Ich bin der Mark, komme aus Österreich und hab mir vor ein paar Wochen einen Gartenteich angelegt. Nach langem Suchen bin ich auf Eure Seite gestoßen .

Allerhand hübsche Sachen bei euch  respekt.


Nun stelle ich mir die Frage wie ich am besten in den steilen Bereichen Pflanzen setze.

Meine Idee wäre gewesen, dass ich einen feinmaschigen Drahtzaun (Für Kaninchen oder so) besorge diesen umbiege und mit feinen Rollschotter oder Kies ausfülle und da die Pflanzen reinsetze.

Hat das schon jemand von euch gemacht oda gibts bessere Ideen.

Danke schon mal 

LG mark


----------



## Hexe_Mol (18. Apr. 2011)

*AW: Randbepflanzung*

hallo mark 

:willkommen hier im teichforum, bei den "pfützen-verrückten"!

ja, es gibt eine bessere idee für deine pflanzfrage......... gib mal in die foren-suche den begriff "pflanztaschen" ein, da findest du bestimmt schon massenweise tipps, vorschläge, fotos usw... und wenn du dazu dann gezielte fragen hast, immer raus damit, hier findet sich auf fast jede frage eine antwort.  kaninchendraht würde ich dir nicht empfehlen,  auch wenn es relativ dünner draht ist, hätte ich bei dem gedanken "spitze drahtenden im teich" doch bauchschmerzen. 

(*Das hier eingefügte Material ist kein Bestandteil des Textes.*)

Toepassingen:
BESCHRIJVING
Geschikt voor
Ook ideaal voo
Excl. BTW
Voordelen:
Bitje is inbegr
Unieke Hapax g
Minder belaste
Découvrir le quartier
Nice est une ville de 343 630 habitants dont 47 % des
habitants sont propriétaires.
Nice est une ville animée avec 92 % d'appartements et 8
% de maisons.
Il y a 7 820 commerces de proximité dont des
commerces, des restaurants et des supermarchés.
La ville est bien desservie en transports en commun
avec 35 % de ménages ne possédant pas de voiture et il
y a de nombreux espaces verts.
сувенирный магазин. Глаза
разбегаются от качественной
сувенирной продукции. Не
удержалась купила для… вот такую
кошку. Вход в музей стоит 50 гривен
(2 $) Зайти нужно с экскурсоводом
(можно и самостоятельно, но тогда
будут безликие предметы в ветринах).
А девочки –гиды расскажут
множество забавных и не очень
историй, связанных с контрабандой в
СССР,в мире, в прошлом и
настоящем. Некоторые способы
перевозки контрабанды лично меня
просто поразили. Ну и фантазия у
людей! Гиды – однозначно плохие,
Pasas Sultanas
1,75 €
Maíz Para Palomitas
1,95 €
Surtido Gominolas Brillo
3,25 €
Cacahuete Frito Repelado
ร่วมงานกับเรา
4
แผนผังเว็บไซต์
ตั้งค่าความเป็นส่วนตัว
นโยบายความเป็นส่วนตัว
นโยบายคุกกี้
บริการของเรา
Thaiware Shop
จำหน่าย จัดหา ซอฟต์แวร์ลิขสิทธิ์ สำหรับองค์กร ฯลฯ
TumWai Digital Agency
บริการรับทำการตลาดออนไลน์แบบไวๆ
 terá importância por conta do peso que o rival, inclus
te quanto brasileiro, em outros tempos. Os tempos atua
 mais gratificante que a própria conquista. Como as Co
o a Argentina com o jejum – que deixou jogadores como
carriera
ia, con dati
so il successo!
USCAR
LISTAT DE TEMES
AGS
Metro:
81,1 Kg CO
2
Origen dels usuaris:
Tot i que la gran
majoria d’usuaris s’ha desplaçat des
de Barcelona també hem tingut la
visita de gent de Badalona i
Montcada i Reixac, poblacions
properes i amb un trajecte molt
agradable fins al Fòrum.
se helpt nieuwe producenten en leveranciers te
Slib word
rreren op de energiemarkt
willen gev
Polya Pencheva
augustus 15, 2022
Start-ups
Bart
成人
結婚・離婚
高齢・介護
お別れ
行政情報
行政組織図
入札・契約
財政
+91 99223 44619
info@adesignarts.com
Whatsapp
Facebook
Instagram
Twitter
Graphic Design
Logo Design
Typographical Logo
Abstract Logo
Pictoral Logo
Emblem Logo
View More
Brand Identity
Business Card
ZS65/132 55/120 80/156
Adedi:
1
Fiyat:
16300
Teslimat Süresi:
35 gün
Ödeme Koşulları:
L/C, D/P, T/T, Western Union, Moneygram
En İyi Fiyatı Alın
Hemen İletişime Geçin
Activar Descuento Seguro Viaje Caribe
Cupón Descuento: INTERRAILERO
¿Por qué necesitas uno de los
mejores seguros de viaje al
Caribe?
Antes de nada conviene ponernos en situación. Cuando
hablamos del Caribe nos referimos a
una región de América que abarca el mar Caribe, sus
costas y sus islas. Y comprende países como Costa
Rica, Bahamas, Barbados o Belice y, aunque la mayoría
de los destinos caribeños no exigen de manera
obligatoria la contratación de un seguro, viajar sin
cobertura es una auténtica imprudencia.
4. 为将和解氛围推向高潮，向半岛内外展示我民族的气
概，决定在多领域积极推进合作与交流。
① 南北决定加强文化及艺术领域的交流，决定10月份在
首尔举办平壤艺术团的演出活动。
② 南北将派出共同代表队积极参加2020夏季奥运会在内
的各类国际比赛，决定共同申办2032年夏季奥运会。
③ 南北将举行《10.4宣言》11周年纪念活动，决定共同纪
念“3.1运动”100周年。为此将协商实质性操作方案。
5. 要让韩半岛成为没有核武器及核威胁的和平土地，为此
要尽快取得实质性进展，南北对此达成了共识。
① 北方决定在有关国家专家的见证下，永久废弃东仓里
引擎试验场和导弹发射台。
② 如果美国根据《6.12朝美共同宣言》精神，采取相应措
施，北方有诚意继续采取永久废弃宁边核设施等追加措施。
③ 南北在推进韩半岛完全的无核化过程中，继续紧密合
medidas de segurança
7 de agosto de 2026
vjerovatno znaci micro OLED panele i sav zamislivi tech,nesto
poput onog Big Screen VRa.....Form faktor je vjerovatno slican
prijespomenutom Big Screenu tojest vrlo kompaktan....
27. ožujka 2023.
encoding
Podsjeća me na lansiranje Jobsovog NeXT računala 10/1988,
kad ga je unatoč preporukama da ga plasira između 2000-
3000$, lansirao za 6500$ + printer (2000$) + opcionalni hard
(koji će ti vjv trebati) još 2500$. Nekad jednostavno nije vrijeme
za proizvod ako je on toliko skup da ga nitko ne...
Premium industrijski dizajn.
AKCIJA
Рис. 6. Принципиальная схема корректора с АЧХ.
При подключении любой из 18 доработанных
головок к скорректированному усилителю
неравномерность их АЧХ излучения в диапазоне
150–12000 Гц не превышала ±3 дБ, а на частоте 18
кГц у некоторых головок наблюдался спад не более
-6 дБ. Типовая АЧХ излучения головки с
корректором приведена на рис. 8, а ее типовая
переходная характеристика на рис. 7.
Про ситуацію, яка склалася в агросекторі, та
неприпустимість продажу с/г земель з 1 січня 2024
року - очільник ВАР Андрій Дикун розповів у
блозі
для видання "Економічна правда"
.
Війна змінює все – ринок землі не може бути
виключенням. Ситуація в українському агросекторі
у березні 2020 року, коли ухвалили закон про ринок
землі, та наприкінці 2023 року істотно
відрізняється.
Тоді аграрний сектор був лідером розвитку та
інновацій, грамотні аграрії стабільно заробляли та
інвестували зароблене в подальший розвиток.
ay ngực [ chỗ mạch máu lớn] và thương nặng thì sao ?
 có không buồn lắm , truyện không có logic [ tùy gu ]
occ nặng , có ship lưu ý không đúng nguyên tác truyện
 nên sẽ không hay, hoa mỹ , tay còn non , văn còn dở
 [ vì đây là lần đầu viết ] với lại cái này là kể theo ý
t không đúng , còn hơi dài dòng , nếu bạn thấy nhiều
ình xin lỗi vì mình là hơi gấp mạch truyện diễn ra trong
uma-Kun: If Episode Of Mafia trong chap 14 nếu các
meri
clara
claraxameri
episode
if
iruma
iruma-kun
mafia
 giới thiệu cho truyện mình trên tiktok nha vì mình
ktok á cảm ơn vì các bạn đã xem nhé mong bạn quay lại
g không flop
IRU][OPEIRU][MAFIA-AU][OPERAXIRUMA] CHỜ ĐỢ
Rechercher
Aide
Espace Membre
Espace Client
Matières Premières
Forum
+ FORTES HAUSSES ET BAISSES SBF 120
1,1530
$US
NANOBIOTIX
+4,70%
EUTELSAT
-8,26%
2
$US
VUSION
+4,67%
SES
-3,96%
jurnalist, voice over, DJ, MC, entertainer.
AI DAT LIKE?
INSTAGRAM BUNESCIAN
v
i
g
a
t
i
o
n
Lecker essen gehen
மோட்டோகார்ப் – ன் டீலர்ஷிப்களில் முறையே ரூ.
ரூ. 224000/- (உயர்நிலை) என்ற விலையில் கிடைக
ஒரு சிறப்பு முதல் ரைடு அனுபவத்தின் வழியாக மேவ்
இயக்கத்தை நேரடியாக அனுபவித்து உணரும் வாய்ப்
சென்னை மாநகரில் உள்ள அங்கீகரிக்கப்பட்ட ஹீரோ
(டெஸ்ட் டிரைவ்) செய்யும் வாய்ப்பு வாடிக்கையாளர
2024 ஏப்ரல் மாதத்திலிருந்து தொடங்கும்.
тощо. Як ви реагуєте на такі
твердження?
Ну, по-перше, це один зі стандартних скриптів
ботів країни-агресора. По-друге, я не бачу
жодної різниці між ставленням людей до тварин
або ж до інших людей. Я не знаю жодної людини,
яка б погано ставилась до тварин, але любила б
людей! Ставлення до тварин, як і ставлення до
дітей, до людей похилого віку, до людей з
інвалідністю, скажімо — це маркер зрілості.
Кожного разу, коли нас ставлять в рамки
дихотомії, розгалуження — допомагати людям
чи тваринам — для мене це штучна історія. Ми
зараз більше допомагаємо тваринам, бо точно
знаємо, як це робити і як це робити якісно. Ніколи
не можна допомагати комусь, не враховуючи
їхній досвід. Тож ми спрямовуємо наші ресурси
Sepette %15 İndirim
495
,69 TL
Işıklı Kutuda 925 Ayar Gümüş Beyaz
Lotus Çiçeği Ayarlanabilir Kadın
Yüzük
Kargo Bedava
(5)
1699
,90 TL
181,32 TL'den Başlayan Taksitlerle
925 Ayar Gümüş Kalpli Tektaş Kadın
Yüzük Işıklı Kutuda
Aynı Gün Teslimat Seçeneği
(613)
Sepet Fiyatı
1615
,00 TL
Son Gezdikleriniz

kaufen kannst du diese pflanztaschen z.b bei der firma czebra oder bei naturagart in div. maßen. 

ach ja....... auch wenn es nicht direkt mit dem thema randbepflanzung zu tun hast. auf deinem foto sieht es so aus, als würdest du kies, steine usw.. direkt auf die folie aufbringen?  hast du schonmal über den einsatz von ufermatten nachgedacht? die würden sowohl die folie vor spitzen gegenständen, als auch vor uv-strahlung schützen und somit deren lebensdauer deutlich verlängern. auch das ansiedeln von pflanzen würde dadurch sehr stark vereinfacht.


----------



## Mark2111 (18. Apr. 2011)

*AW: Randbepflanzung*

Danke für die links. Werd ich gleich mal durchstöbern.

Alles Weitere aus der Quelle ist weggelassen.